Required action: Without the pictures, give the records again exactly as they appear.

Source records
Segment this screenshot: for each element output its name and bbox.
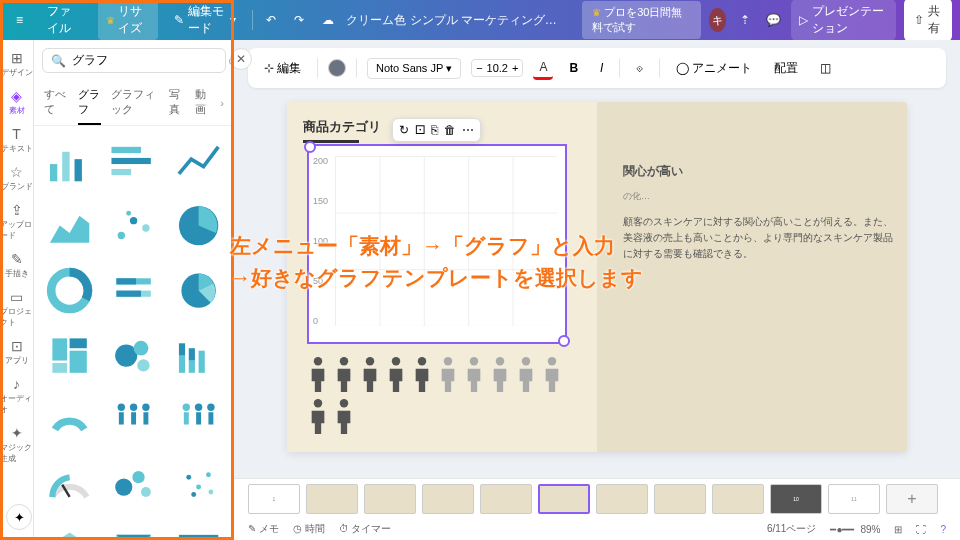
- search-box[interactable]: 🔍 ⊗ ☰: [42, 48, 226, 73]
- tab-graphic[interactable]: グラフィック: [111, 81, 158, 125]
- document-title[interactable]: クリーム色 シンプル マーケティング報告書 プレゼンテー…: [346, 12, 566, 29]
- hamburger-menu[interactable]: ≡: [8, 9, 31, 31]
- color-picker[interactable]: [328, 59, 346, 77]
- chart-template[interactable]: [42, 134, 97, 189]
- bold-button[interactable]: B: [563, 58, 584, 78]
- chart-template[interactable]: [171, 134, 226, 189]
- chart-template[interactable]: [107, 134, 162, 189]
- duplicate-icon[interactable]: ⎘: [431, 123, 438, 137]
- svg-point-64: [496, 357, 504, 365]
- help-icon[interactable]: ?: [940, 524, 946, 535]
- chart-template[interactable]: [42, 263, 97, 318]
- more-icon[interactable]: ⋯: [462, 123, 474, 137]
- text-color-button[interactable]: A: [533, 57, 553, 80]
- rail-draw[interactable]: ✎手描き: [0, 247, 33, 283]
- collapse-panel-button[interactable]: ✕: [230, 48, 252, 70]
- thumb-5[interactable]: [480, 484, 532, 514]
- tab-photo[interactable]: 写真: [169, 81, 185, 125]
- animate-button[interactable]: ◯アニメート: [670, 57, 758, 80]
- tab-all[interactable]: すべて: [44, 81, 68, 125]
- tab-graph[interactable]: グラフ: [78, 81, 102, 125]
- search-input[interactable]: [72, 54, 222, 68]
- effects-button[interactable]: ⟐: [630, 58, 649, 78]
- plus-icon[interactable]: +: [512, 62, 518, 74]
- rail-upload[interactable]: ⇪アップロード: [0, 198, 33, 245]
- rail-audio[interactable]: ♪オーディオ: [0, 372, 33, 419]
- cloud-sync-icon[interactable]: ☁: [318, 6, 339, 34]
- chevron-right-icon[interactable]: ›: [220, 97, 224, 109]
- avatar[interactable]: キ: [709, 8, 727, 32]
- chart-template[interactable]: [171, 393, 226, 448]
- duration-button[interactable]: ◷ 時間: [293, 522, 325, 536]
- ai-fab-button[interactable]: ✦: [6, 504, 32, 530]
- svg-point-6: [118, 232, 125, 239]
- chart-template[interactable]: [171, 263, 226, 318]
- fullscreen-icon[interactable]: ⛶: [916, 524, 926, 535]
- rail-magic[interactable]: ✦マジック生成: [0, 421, 33, 468]
- rail-projects[interactable]: ▭プロジェクト: [0, 285, 33, 332]
- font-select[interactable]: Noto Sans JP ▾: [367, 58, 461, 79]
- rail-design[interactable]: ⊞デザイン: [0, 46, 33, 82]
- font-size-control[interactable]: −10.2+: [471, 59, 523, 77]
- chart-template[interactable]: [42, 522, 97, 540]
- thumb-9[interactable]: [712, 484, 764, 514]
- chart-template[interactable]: [42, 393, 97, 448]
- thumb-6[interactable]: [538, 484, 590, 514]
- rail-apps[interactable]: ⊡アプリ: [0, 334, 33, 370]
- thumb-1[interactable]: 1: [248, 484, 300, 514]
- refresh-icon[interactable]: ↻: [399, 123, 409, 137]
- grid-view-icon[interactable]: ⊞: [894, 524, 902, 535]
- chart-template[interactable]: [171, 457, 226, 512]
- thumb-10[interactable]: 10: [770, 484, 822, 514]
- share-button[interactable]: ⇧共有: [904, 0, 952, 42]
- chart-template[interactable]: [171, 199, 226, 254]
- edit-chart-button[interactable]: ⊹編集: [258, 57, 307, 80]
- chart-template[interactable]: [42, 199, 97, 254]
- notes-button[interactable]: ✎ メモ: [248, 522, 279, 536]
- minus-icon[interactable]: −: [476, 62, 482, 74]
- lock-icon[interactable]: ⚀: [415, 123, 425, 137]
- present-button[interactable]: ▷プレゼンテーション: [791, 0, 896, 41]
- redo-button[interactable]: ↷: [289, 6, 310, 34]
- selected-chart[interactable]: 200150100500: [307, 144, 567, 344]
- slide-canvas[interactable]: 商品カテゴリ ↻ ⚀ ⎘ 🗑 ⋯ 200150100500: [287, 102, 907, 452]
- rail-text[interactable]: Tテキスト: [0, 122, 33, 158]
- thumb-7[interactable]: [596, 484, 648, 514]
- chart-template[interactable]: [107, 457, 162, 512]
- comment-icon[interactable]: 💬: [763, 6, 784, 34]
- chart-template[interactable]: [107, 199, 162, 254]
- chart-template[interactable]: [171, 328, 226, 383]
- rail-brand[interactable]: ☆ブランド: [0, 160, 33, 196]
- thumb-11[interactable]: 11: [828, 484, 880, 514]
- thumb-3[interactable]: [364, 484, 416, 514]
- trash-icon[interactable]: 🗑: [444, 123, 456, 137]
- chart-template[interactable]: [171, 522, 226, 540]
- chart-template[interactable]: [107, 263, 162, 318]
- pencil-icon: ✎: [11, 251, 23, 267]
- resize-button[interactable]: ♛リサイズ: [98, 0, 158, 40]
- slide-text-block[interactable]: 関心が高い の化… 顧客のスキンケアに対する関心が高いことが伺える。また、美容液…: [623, 162, 893, 262]
- file-menu[interactable]: ファイル: [39, 0, 90, 41]
- italic-button[interactable]: I: [594, 58, 609, 78]
- position-button[interactable]: 配置: [768, 57, 804, 80]
- tab-video[interactable]: 動画: [195, 81, 211, 125]
- edit-mode-menu[interactable]: ✎編集モード▾: [166, 0, 244, 41]
- thumb-4[interactable]: [422, 484, 474, 514]
- zoom-control[interactable]: ━●━━ 89%: [830, 524, 880, 535]
- chart-template[interactable]: [42, 457, 97, 512]
- thumb-2[interactable]: [306, 484, 358, 514]
- zoom-slider[interactable]: ━●━━: [830, 524, 854, 535]
- chart-template[interactable]: [42, 328, 97, 383]
- analytics-icon[interactable]: ⇡: [734, 6, 755, 34]
- undo-button[interactable]: ↶: [261, 6, 282, 34]
- chart-template[interactable]: [107, 328, 162, 383]
- thumb-8[interactable]: [654, 484, 706, 514]
- transparency-button[interactable]: ◫: [814, 58, 837, 78]
- chart-template[interactable]: [107, 522, 162, 540]
- chart-template[interactable]: [107, 393, 162, 448]
- trial-button[interactable]: ♛ プロを30日間無料で試す: [582, 1, 701, 39]
- rail-elements[interactable]: ◈素材: [0, 84, 33, 120]
- add-slide-button[interactable]: +: [886, 484, 938, 514]
- timer-button[interactable]: ⏱ タイマー: [339, 522, 392, 536]
- pictogram-people[interactable]: [307, 356, 587, 436]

Answer:
Segment this screenshot: for each element output its name and bbox.
- search-box[interactable]: 🔍 ⊗ ☰: [42, 48, 226, 73]
- tab-graphic[interactable]: グラフィック: [111, 81, 158, 125]
- document-title[interactable]: クリーム色 シンプル マーケティング報告書 プレゼンテー…: [346, 12, 566, 29]
- hamburger-menu[interactable]: ≡: [8, 9, 31, 31]
- color-picker[interactable]: [328, 59, 346, 77]
- chart-template[interactable]: [42, 134, 97, 189]
- bold-button[interactable]: B: [563, 58, 584, 78]
- chart-template[interactable]: [171, 134, 226, 189]
- chart-template[interactable]: [107, 134, 162, 189]
- duplicate-icon[interactable]: ⎘: [431, 123, 438, 137]
- svg-point-64: [496, 357, 504, 365]
- help-icon[interactable]: ?: [940, 524, 946, 535]
- chart-template[interactable]: [42, 263, 97, 318]
- more-icon[interactable]: ⋯: [462, 123, 474, 137]
- text-color-button[interactable]: A: [533, 57, 553, 80]
- rail-draw[interactable]: ✎手描き: [0, 247, 33, 283]
- collapse-panel-button[interactable]: ✕: [230, 48, 252, 70]
- thumb-5[interactable]: [480, 484, 532, 514]
- tab-photo[interactable]: 写真: [169, 81, 185, 125]
- animate-button[interactable]: ◯アニメート: [670, 57, 758, 80]
- tab-all[interactable]: すべて: [44, 81, 68, 125]
- tab-graph[interactable]: グラフ: [78, 81, 102, 125]
- search-input[interactable]: [72, 54, 222, 68]
- effects-button[interactable]: ⟐: [630, 58, 649, 78]
- plus-icon[interactable]: +: [512, 62, 518, 74]
- rail-upload[interactable]: ⇪アップロード: [0, 198, 33, 245]
- rail-audio[interactable]: ♪オーディオ: [0, 372, 33, 419]
- cloud-sync-icon[interactable]: ☁: [318, 6, 339, 34]
- chevron-right-icon[interactable]: ›: [220, 97, 224, 109]
- avatar[interactable]: キ: [709, 8, 727, 32]
- chart-template[interactable]: [171, 393, 226, 448]
- duration-button[interactable]: ◷ 時間: [293, 522, 325, 536]
- ai-fab-button[interactable]: ✦: [6, 504, 32, 530]
- svg-point-6: [118, 232, 125, 239]
- chart-template[interactable]: [171, 263, 226, 318]
- fullscreen-icon[interactable]: ⛶: [916, 524, 926, 535]
- rail-magic[interactable]: ✦マジック生成: [0, 421, 33, 468]
- rail-projects[interactable]: ▭プロジェクト: [0, 285, 33, 332]
- font-select[interactable]: Noto Sans JP ▾: [367, 58, 461, 79]
- rail-design[interactable]: ⊞デザイン: [0, 46, 33, 82]
- font-size-control[interactable]: −10.2+: [471, 59, 523, 77]
- chart-template[interactable]: [42, 522, 97, 540]
- thumb-9[interactable]: [712, 484, 764, 514]
- chart-template[interactable]: [42, 393, 97, 448]
- thumb-6[interactable]: [538, 484, 590, 514]
- rail-apps[interactable]: ⊡アプリ: [0, 334, 33, 370]
- thumb-1[interactable]: 1: [248, 484, 300, 514]
- refresh-icon[interactable]: ↻: [399, 123, 409, 137]
- grid-view-icon[interactable]: ⊞: [894, 524, 902, 535]
- chart-template[interactable]: [171, 457, 226, 512]
- thumb-10[interactable]: 10: [770, 484, 822, 514]
- share-button[interactable]: ⇧共有: [904, 0, 952, 42]
- chart-template[interactable]: [171, 199, 226, 254]
- edit-chart-button[interactable]: ⊹編集: [258, 57, 307, 80]
- chart-template[interactable]: [42, 199, 97, 254]
- notes-button[interactable]: ✎ メモ: [248, 522, 279, 536]
- minus-icon[interactable]: −: [476, 62, 482, 74]
- lock-icon[interactable]: ⚀: [415, 123, 425, 137]
- present-button[interactable]: ▷プレゼンテーション: [791, 0, 896, 41]
- redo-button[interactable]: ↷: [289, 6, 310, 34]
- selected-chart[interactable]: 200150100500: [307, 144, 567, 344]
- slide-canvas[interactable]: 商品カテゴリ ↻ ⚀ ⎘ 🗑 ⋯ 200150100500: [287, 102, 907, 452]
- rail-text[interactable]: Tテキスト: [0, 122, 33, 158]
- thumb-7[interactable]: [596, 484, 648, 514]
- chart-template[interactable]: [107, 457, 162, 512]
- comment-icon[interactable]: 💬: [763, 6, 784, 34]
- chart-template[interactable]: [107, 199, 162, 254]
- chart-template[interactable]: [171, 328, 226, 383]
- rail-brand[interactable]: ☆ブランド: [0, 160, 33, 196]
- thumb-11[interactable]: 11: [828, 484, 880, 514]
- thumb-3[interactable]: [364, 484, 416, 514]
- trash-icon[interactable]: 🗑: [444, 123, 456, 137]
- chart-template[interactable]: [171, 522, 226, 540]
- chart-template[interactable]: [107, 263, 162, 318]
- pencil-icon: ✎: [11, 251, 23, 267]
- resize-button[interactable]: ♛リサイズ: [98, 0, 158, 40]
- slide-text-block[interactable]: 関心が高い の化… 顧客のスキンケアに対する関心が高いことが伺える。また、美容液…: [623, 162, 893, 262]
- file-menu[interactable]: ファイル: [39, 0, 90, 41]
- italic-button[interactable]: I: [594, 58, 609, 78]
- position-button[interactable]: 配置: [768, 57, 804, 80]
- tab-video[interactable]: 動画: [195, 81, 211, 125]
- edit-mode-menu[interactable]: ✎編集モード▾: [166, 0, 244, 41]
- thumb-4[interactable]: [422, 484, 474, 514]
- zoom-control[interactable]: ━●━━ 89%: [830, 524, 880, 535]
- chart-template[interactable]: [42, 457, 97, 512]
- thumb-2[interactable]: [306, 484, 358, 514]
- zoom-slider[interactable]: ━●━━: [830, 524, 854, 535]
- chart-template[interactable]: [42, 328, 97, 383]
- analytics-icon[interactable]: ⇡: [734, 6, 755, 34]
- undo-button[interactable]: ↶: [261, 6, 282, 34]
- chart-template[interactable]: [107, 328, 162, 383]
- thumb-8[interactable]: [654, 484, 706, 514]
- transparency-button[interactable]: ◫: [814, 58, 837, 78]
- chart-template[interactable]: [107, 522, 162, 540]
- chart-template[interactable]: [107, 393, 162, 448]
- trial-button[interactable]: ♛ プロを30日間無料で試す: [582, 1, 701, 39]
- rail-elements[interactable]: ◈素材: [0, 84, 33, 120]
- add-slide-button[interactable]: +: [886, 484, 938, 514]
- timer-button[interactable]: ⏱ タイマー: [339, 522, 392, 536]
- pictogram-people[interactable]: [307, 356, 587, 436]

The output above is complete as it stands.